Sobota w La Liga: Ronaldo na dłużej w Realu? Zagrożeni przed Gran Derbi

Cristiano Ronaldo i Real Madryt są w trakcie negocjacji w sprawie nowego kontraktu dla Portugalczyka. CR7 miałby pozostać na Santiago Bernabeu nawet do 2018 roku. Już za tydzień Gran Derbi, a kolejna żółta kartka może wykluczyć z tego meczu m.in. Ronaldo, Angela di Marię, Victora Valdesa czy Alexisa Sancheza.

Ronaldo w Realu Madryt jeszcze przez 6 lat?

Bardzo szczęśliwy na Santiago Bernabeu jest Cristiano Ronaldo, który w Realu Madryt zamierza pozostać jeszcze przez wiele lat. Jego aktualny kontrakt wygasa w czerwcu 2015 roku i według wstępnych doniesień ma zostać przedłużony jeszcze o trzy lata. Wtedy Portugalczyk skończyłby swoją przygodę z Królewskimi w wieku 33 lat.

Pierwsze rozmowy na temat przedłużenia odbyły się w styczniu tego roku. Oprócz przedłużenia zmianie ulegnie również pensja Ronaldo, który z obecnymi 10 mln euro znajduje się za takimi piłkarzami jak Samuel Eto'o, Lionel Messi, Wayne Rooney czy Carlos Tevez. Dzięki nowej umowie popularny CR7 ma dostawać od 13 do 15 mln.

Zagrożeni przed Gran Derbi

Już za tydzień czekają nas wielkie emocje podczas starcia FC Barcelony i Realu Madryt. Przed oboma ekipami jeszcze jedno ligowe spotkanie, w którym część piłkarzy musi uważać na żółte kartki.

Obecnie po cztery "żółtka" na koncie mają Cristiano Ronaldo, Angel di Maria, Fabio Coentrao, Victor Valdes oraz Alexis Sanchez. Każda kolejna kartka wykluczy ich występ w kolejnym spotkaniu.
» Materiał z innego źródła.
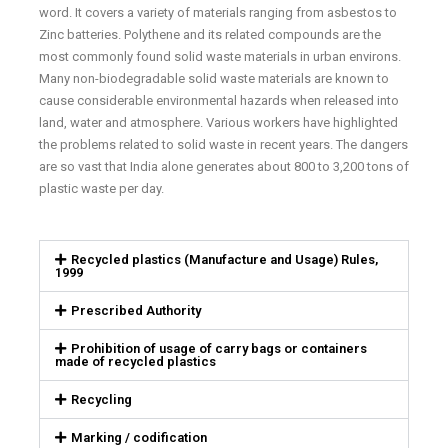
word. It covers a variety of materials ranging from asbestos to
Zinc batteries. Polythene and its related compounds are the
most commonly found solid waste materials in urban environs.
Many non-biodegradable solid waste materials are known to
cause considerable environmental hazards when released into
land, water and atmosphere. Various workers have highlighted
the problems related to solid waste in recent years. The dangers
are so vast that India alone generates about 800 to 3,200 tons of
plastic waste per day.
Recycled plastics (Manufacture and Usage) Rules,
1999
Prescribed Authority
Prohibition of usage of carry bags or containers
made of recycled plastics
Recycling
Marking / codification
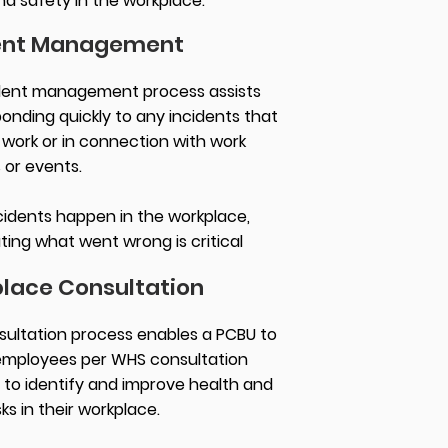
nd safety in the workplace.
ent Management
dent management process assists
ponding quickly to any incidents that
 work or in connection with work
s or events.
idents happen in the workplace,
ting what went wrong is critical
lace Consultation
ultation process enables a PCBU to
employees per WHS consultation
to identify and improve health and
sks in their workplace.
Pomimo zagrożenia, wszyscy powinni wystąpić w najbliższy weekend.

- On zawsze chce rywalizować i nie ma potrzeby, aby się bać. Nie ma żadnego problemu - zapewnił Aitor Karanka na temat CR7, który ostatnią kartkę otrzymał ponad dwa miesiące temu. - Jeśli Valdes nie będzie mógł zagrać z Realem, wystąpi wtedy Pinto. To nic nie zmienia - przyznał z kolei Josep Guardiola.

Cztery zmiany w Atletico Madryt?

Diego Simeone zamierza przeprowadzić największe roszady podczas swojej przygody w Atletico Madryt. Na najbliższe derby z Rayo Vallecano mają nastąpić cztery zmiany w podstawowym składzie i to nie związane z kontuzjami.
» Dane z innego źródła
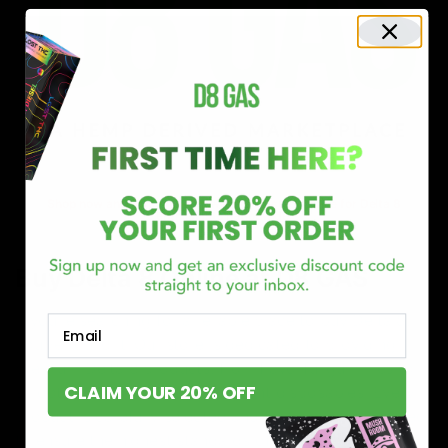
Shop now and discover why we’re a trusted choice for Delta 8
enthusiasts nationwide.
Buy Delta 8 Online at D8 GAS
If you’re searching for a reliable place to buy Delta 8,
Email
you’ve found it. Our store is dedicated to providing
premium Delta 8 products, from flavorful gummies to
CLAIM YOUR 20% OFF
smooth cartridges and convenient disposables. Every
product is carefully selected and third-party lab-tested
to ensure the highest standards of quality and safety.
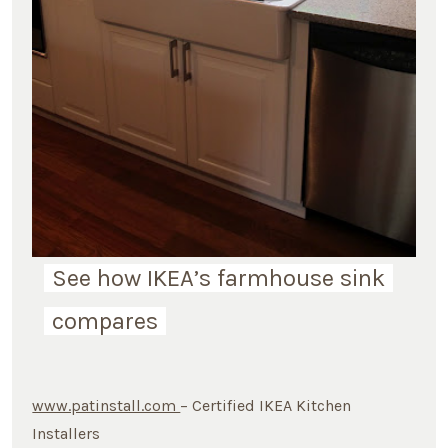
See how IKEA’s farmhouse sink
compares
www.patinstall.com
– Certified IKEA Kitchen
Installers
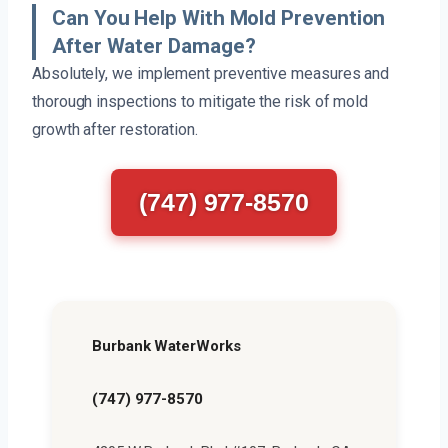
Can You Help With Mold Prevention
After Water Damage?
Absolutely, we implement preventive measures and
thorough inspections to mitigate the risk of mold
growth after restoration.
(747) 977-8570
Burbank WaterWorks
(747) 977-8570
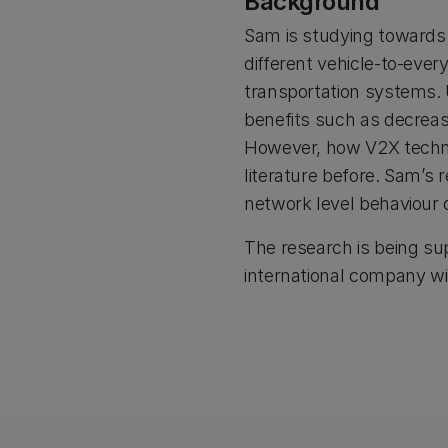
Background
Sam is studying towards
different vehicle-to-ever
transportation systems. 
benefits such as decreas
However, how V2X technol
literature before. Sam’s
network level behaviour 
The research is being su
international company wi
Według hiszpańskiej prasy w samo niedzielne popołudnie nie wystąpią Luis Perea, Diego Godin, Gabi oraz Arda Turan. Cała czwórka nie zachwyciła podczas starcia z Realem Madryt w środku tygodnia.

Sucha murawa na FC Barcelonę

Po raz pierwszy w historii do europejskich pucharów ma szansę awansować Levante UD. Najbliższym rywalem rewelacji tego sezonu jest FC Barcelona. Ekipa z Walencji zrobi wszystko, aby zdobyć punkty przeciwko aktualnemu mistrzowi, a pomóc ma im murawa. Zapowiadają się warunki dalekie od idealnych dla Blaugrany - trawa będzie długa i sucha.

Trener Josep Guardiola kilkukrotnie narzekał na stan boiska w wyjazdowych starciach. Zapewne nie inaczej będzie po ostatnim gwizdku sobotniego meczu.

- Właśnie ją ścieli i jutro poleją, zwracamy na ten aspekt wielką uwagę, więc wkrótce powiedzą, że na murawie rosną kwiaty, a my nie ścinaliśmy jej od świąt - przyznał z ironią trener Levante na konferencji przedmeczowej.

Atletico zainteresowane Reyesem

W lecie szykują się zmiany w linii defensywnej Atletico Madryt. Dwaj weterani, Antonio Lopez i Luis Perea, mają ważne kontrakty jedynie do czerwca i powinni przed kolejnym sezonem zmienić otoczenie.

Według źródeł z Ameryki Południowej Los Colchoneros są poważnie zainteresowani Diego Reyesem z Mexico Club America. 19-latek jest uznawany za jeden z największych talentów i może grać zarówno w środku, jak i na bokach obrony.

Sto tysięcy za jeden występ

W styczniu z Atletico Madryt do Rayo Vallecano został wypożyczony Diego Costa. Napastnik jest jednym z najlepszych piłkarzy beniaminka, ale w niedzielę może nie wystąpić ze względu na specjalną klauzulę. Za jego występ przeciwko Los Colchoneros Rayo będzie musiało zapłacić 100 tysięcy euro.

Racing Santander bez trenera

Aż 10 oczek do bezpiecznej strefy traci już Racing Santander. Na dodatek Kantabryjczyków w najbliższym meczu z Villarreal nie poprowadzi trener Alvaro Cervera. 46-latek na początku piątkowego treningu poczuł silny ból w żołądku i zaburzeniami rytmu serca trafił do szpitala, z którego wyjdzie dopiero w poniedziałek.